L’optimiseur : le vrai saut qualitatif
Là où DSPy devient intéressant, c’est son compilateur. À partir de quelques dizaines d’exemples d’entraînement et d’une fonction de score (précision, F1, BLEU, ou une métrique maison, même un autre LLM qui juge), DSPy optimise :
- les instructions du prompt (MIPROv2, COPRO) ;
- les exemples few-shot sélectionnés dans le jeu d’entraînement (BootstrapFewShot) ;
- et même, sur un petit modèle, les poids par fine-tuning (BootstrapFinetune).
from dspy.teleprompt import MIPROv2
def score(exemple, prediction, trace=None):
return exemple.categorie == prediction.categorie
optimiseur = MIPROv2(metric=score, auto="medium")
classifier_optimise = optimiseur.compile(
classifier,
trainset=exemples_train,
valset=exemples_val,
)
classifier_optimise.save("classifier_v1.json")
Résultat concret : sur des tâches réelles (classification, QA, extraction), l’optimisation automatique gagne typiquement 5 à 20 points de métrique par rapport à un prompt écrit à la main, et surtout rend la démarche reproductible et versionnable.
Intégration dans une stack open source
DSPy est agnostique du modèle. Via dspy.LM, il s’appuie sur LiteLLM pour cibler indifféremment un Ollama local, un vLLM auto-hébergé, ou un fournisseur cloud :
# Ollama local
dspy.configure(lm=dspy.LM("ollama_chat/qwen2.5:14b", api_base="http://localhost:11434"))
# vLLM via LiteLLM
dspy.configure(lm=dspy.LM("hosted_vllm/Qwen2.5-32B-Instruct", api_base="http://vllm:8000/v1"))
Le couplage naturel avec les briques déjà couvertes sur askem.eu :
- LangGraph pour l’orchestration d’agents : DSPy fournit les étapes « intelligentes » compilées, LangGraph gère la machine d’état.
- Outlines pour le forçage de format : DSPy structure les sorties via ses signatures, Outlines garantit la validité JSON au niveau du décodage.
- pgvector / Qdrant pour le retrieval : DSPy a un
Retrievede série qui se branche sur n’importe quel backend. - Langfuse pour l’observabilité : la trace complète des appels DSPy est compatible OpenTelemetry.
- RAGAS ou un juge LLM comme métrique dans l’optimiseur : boucler évaluation et compilation.
Quand DSPy apporte et quand il est de trop
DSPy brille dans des situations précises :
- pipelines LLM récurrents et critiques, qui doivent rester stables quand le modèle change ;
- tâches où l’on dispose d’une métrique automatisable (classification, extraction, QA avec vérité terrain, tri de tickets…) ;
- portage d’un prototype bricolé vers quelque chose de production-grade ;
- comparaison objective de plusieurs modèles open source sur la même tâche.
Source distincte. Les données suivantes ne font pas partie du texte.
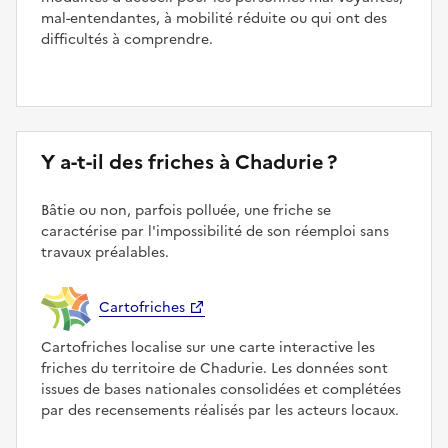
mal-entendantes, à mobilité réduite ou qui ont des
difficultés à comprendre.
Y a-t-il des friches à Chadurie ?
Bâtie ou non, parfois polluée, une friche se
caractérise par l'impossibilité de son réemploi sans
travaux préalables.
Cartofriches
Cartofriches localise sur une carte interactive les
friches du territoire de Chadurie. Les données sont
issues de bases nationales consolidées et complétées
par des recensements réalisés par les acteurs locaux.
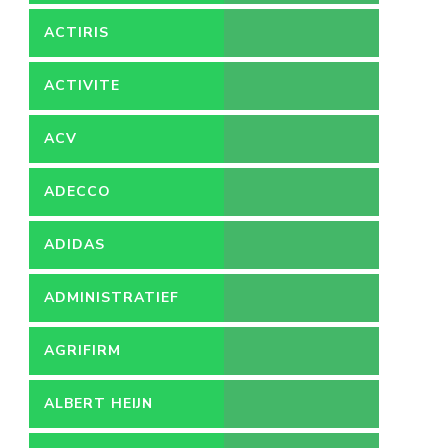
ACTIRIS
ACTIVITE
ACV
ADECCO
ADIDAS
ADMINISTRATIEF
MEDEWERKER
AGRIFIRM
ALBERT HEIJN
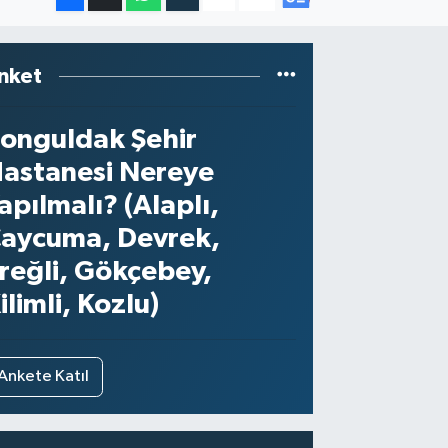
nket
onguldak Şehir
astanesi Nereye
apılmalı? (Alaplı,
aycuma, Devrek,
reğli, Gökçebey,
ilimli, Kozlu)
Ankete Katıl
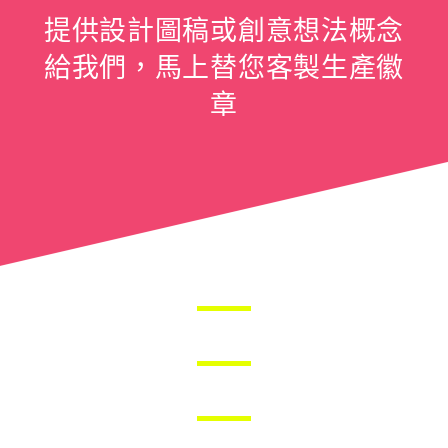
提供設計圖稿或創意想法概念
給我們，馬上替您客製生產徽
章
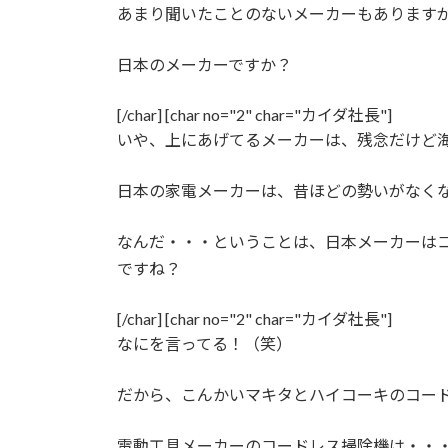
あまり聞いたことのないメーカーもあります
日本のメーカーですか？
[/char] [char no="2" char="カイダ社長"]
いや、上にあげてるメーカーは、残念だけど
日本の家電メーカーは、昔ほどの勢いがなくなったんだよ。[
なんだ・・・ということは、日本メーカーはコ
ですね？
[/char] [char no="2" char="カイダ社長"]
なにを言ってる！（笑）
だから、こんかいマキタとハイコーキのコー
電動工具メーカーのコードレス掃除機は・・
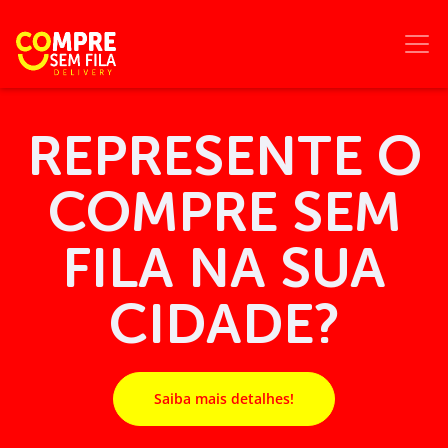
REPRESENTE O
COMPRE SEM
FILA NA SUA
CIDADE?
Saiba mais detalhes!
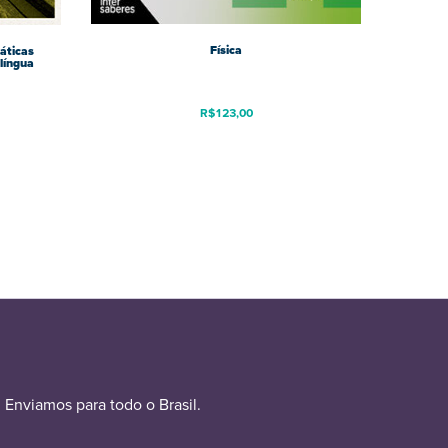
Física
ráticas
língua
R$
123,00
Enviamos para todo o Brasil.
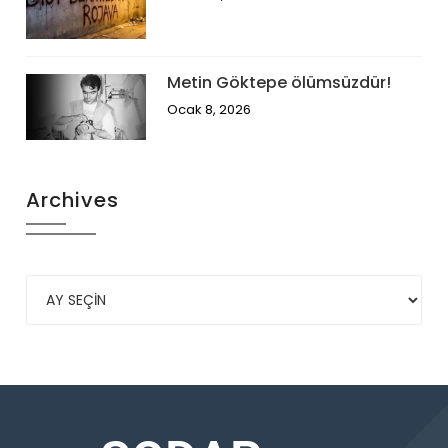
Metin Göktepe ölümsüzdür!
Ocak 8, 2026
Archives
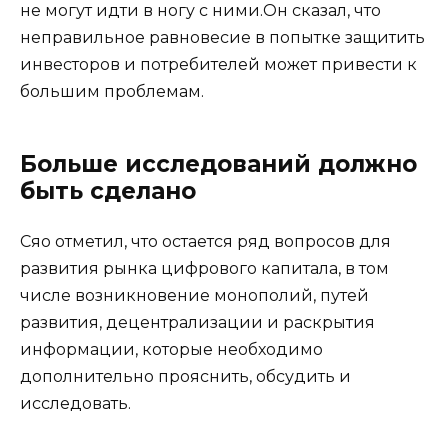
не могут идти в ногу с ними.Он сказал, что
неправильное равновесие в попытке защитить
инвесторов и потребителей может привести к
большим проблемам.
Больше исследований должно
быть сделано
Сяо отметил, что остается ряд вопросов для
развития рынка цифрового капитала, в том
числе возникновение монополий, путей
развития, децентрализации и раскрытия
информации, которые необходимо
дополнительно прояснить, обсудить и
исследовать.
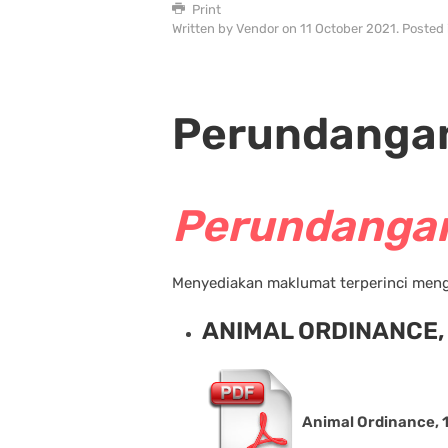
Print
Written by Vendor on
11 October 2021
. Posted
Perundangan
Perundangan
Menyediakan maklumat terperinci meng
ANIMAL ORDINANCE,
Animal Ordinance,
À l’inverse, DSPy apporte peu pour des prompts ponctuels, conversationnels ou créatifs sans métrique claire. Il n’est pas un remplacement d’un framework d’agent comme LangGraph : il complète, il n’orchestre pas.
Points de vigilance
- Coût d’optimisation : la compilation consomme des appels LLM. Prévoir un budget ou compiler contre un modèle local avant d’aller en production.
- Taille du jeu de validation : en dessous de 50 exemples fiables, l’optimiseur sur-apprend. Investir dans un jeu de tests propre est un prérequis, pas un luxe.
- Versionner l’optimisé :
compiled.save("v1.json")produit un artefact reproductible à commiter comme un modèle ML classique. - Observabilité : activer le tracing Langfuse dès le début : un pipeline DSPy en production reste une boîte à prompts qu’on a intérêt à inspecter.
Pour commencer
pip install dspy
Les tutorials officiels couvrent un pipeline RAG complet, la classification et l’extraction structurée — tous reproductibles en local avec Ollama en moins d’une heure.
Ressources
- dspy.ai — site officiel, documentation et tutoriels.
- stanfordnlp/dspy — dépôt GitHub (Apache 2.0).
- Publication fondatrice : DSPy: Compiling Declarative Language Model Calls into Self-Improving Pipelines, Khattab et al., ICLR 2024.
À retenir : DSPy ne remplace pas un bon prompt, il remplace la culture artisanale du prompt par une culture d’ingénierie. Dans une stack IA souveraine, c’est la brique qui transforme la question « est-ce que ça marche ? » en « est-ce que c’est au-dessus du seuil ? ».